As talks between BHP Billiton and Chinese steelmakers on 2008 iron ore prices passed an informal June 30th deadline, the China Iron and Steel Association (CISA) again warned it opposes the use of BHP Billiton's proposed iron ore price index system.
The association first announced its opposition last October to BHP's new strategy to move its expiring iron ore price contracts into an iron ore index with forward deliveries and financial swaps, which were considered a better indication of the iron ore spot market than the current annual benchmarking pricing system.
Nevertheless the association said Monday that it approves of the 2008 contract prices agreed to between Baosteel Group and Rio Tinto because it maintains the current pricing system. Baosteel has agreed to pay Rio Tinto nearly 80% more for its fines and 96.5% more for its lump iron ore. BHP is the only one among the top three über iron ore miners to yet reach a deal with China. Brazil's Vale announced a 65-71% price hike in February.

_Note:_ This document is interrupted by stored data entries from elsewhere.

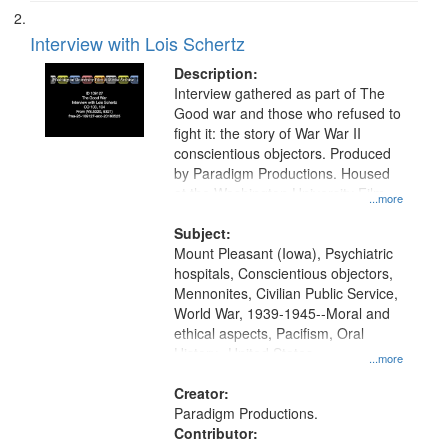
Interview with Lois Schertz
Description:
Interview gathered as part of The
Good war and those who refused to
fight it: the story of War War II
conscientious objectors. Produced
by Paradigm Productions. Housed
at the Washington University Film
...more
and Media Archive, Paradigm
Productions Collection.
Subject:
Mount Pleasant (Iowa), Psychiatric
hospitals, Conscientious objectors,
Mennonites, Civilian Public Service,
World War, 1939-1945--Moral and
ethical aspects, Pacifism, Oral
History--United States
...more
Creator:
Paradigm Productions.
Contributor:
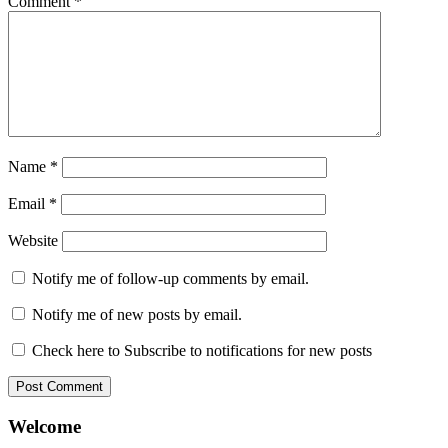
Comment
*
Name
*
Email
*
Website
Notify me of follow-up comments by email.
Notify me of new posts by email.
Check here to Subscribe to notifications for new posts
Welcome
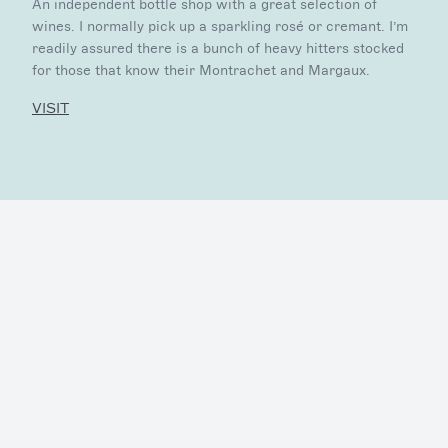
An independent bottle shop with a great selection of
wines. I normally pick up a sparkling rosé or cremant. I’m
readily assured there is a bunch of heavy hitters stocked
for those that know their Montrachet and Margaux.
VISIT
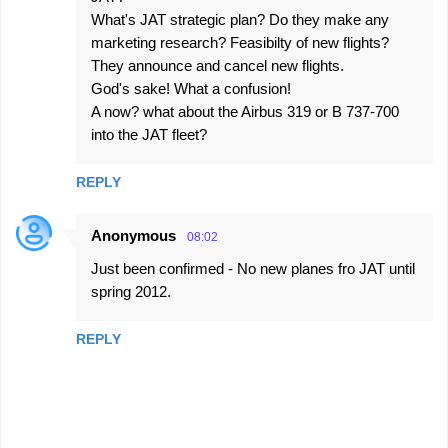
What's JAT strategic plan? Do they make any
marketing research? Feasibilty of new flights?
They announce and cancel new flights.
God's sake! What a confusion!
A now? what about the Airbus 319 or B 737-700
into the JAT fleet?
REPLY
Anonymous
08:02
Just been confirmed - No new planes fro JAT until
spring 2012.
REPLY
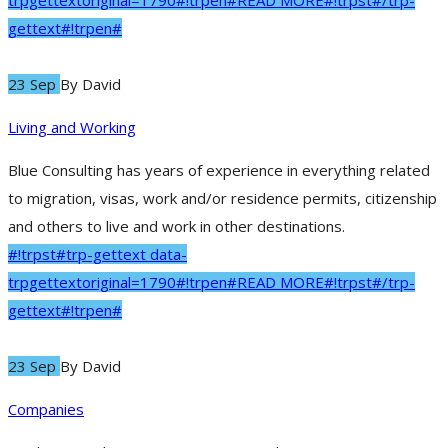
trpgettextoriginal=1790#!trpen#READ MORE#!trpst#/trp-
gettext#!trpen#
23 Sep
By
David
Living and Working
Blue Consulting has years of experience in everything related
to migration, visas, work and/or residence permits, citizenship
and others to live and work in other destinations.
#!trpst#trp-gettext data-
trpgettextoriginal=1790#!trpen#READ MORE#!trpst#/trp-
gettext#!trpen#
23 Sep
By
David
Companies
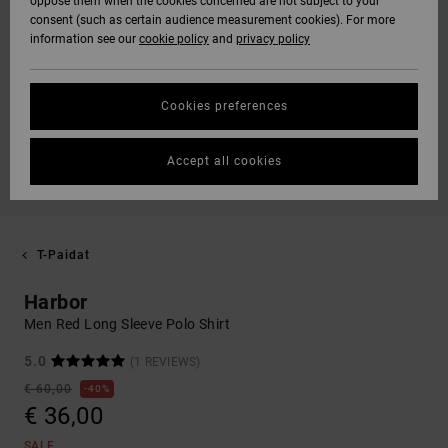
oppose them when the cookies concerned are not subject to your
consent (such as certain audience measurement cookies). For more
information see our
cookie policy
and
privacy policy
Cookies preferences
Accept all cookies
T-Paidat
Harbor
Men Red Long Sleeve Polo Shirt
5.0
(1 REVIEWS)
€ 60,00
40%
€ 36,00
SALE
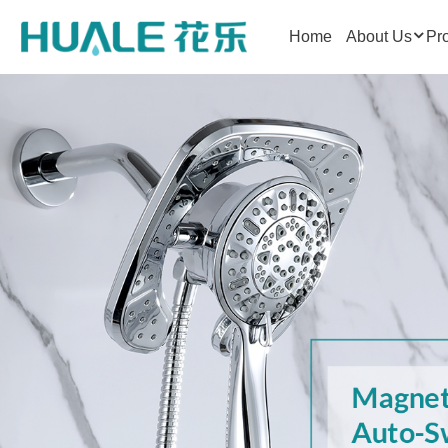
Home
About Us
Pr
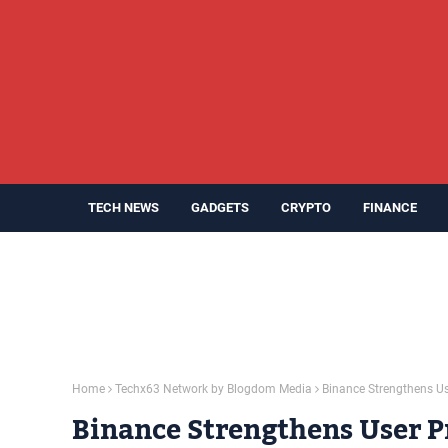
TECH NEWS
GADGETS
CRYPTO
FINANCE
Home
Techx63 Network by Blogdom Media
Binance Strengthens U
Binance Strengthens User P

The CISA said--given the fact the three über miners control more than 70% of the global trade in seaborne iron ore--the use of a price index to set the benchmark goes against the principles of the current market pricing system and is not realistic. The index is improper and unfair, CIDA stated in the Chinese Securities Journal Monday. It's not good for long-term stable cooperation between the supply and demand sides, so we firmly oppose it.
CISA noted that iron ore can only be consumed by steelmakers and produced by iron ore miners. This means both sides have to live with each other and must set up a long-term and stable relationship.
Reuters reported that BHP signed supply contracts with Chinese steel mills with different expiration dates. None of the contracts between China and BHP have June 30th expiration, according to a source quoted by Reuters.
This is the first year that mining companies have not all accepted the same percentage hike in iron ore prices.
BHP has insisted that the spot market is a strong indicator of the real supply and demand balance, noting the company's participation in the globalCOAL bulk commodity index for coal. Previously, the company asserted that a good index could help buyers and sellers to have a common view of the market clearing price and could help to facilitate a faster, calmer process to agree upon an annual iron ore contract price.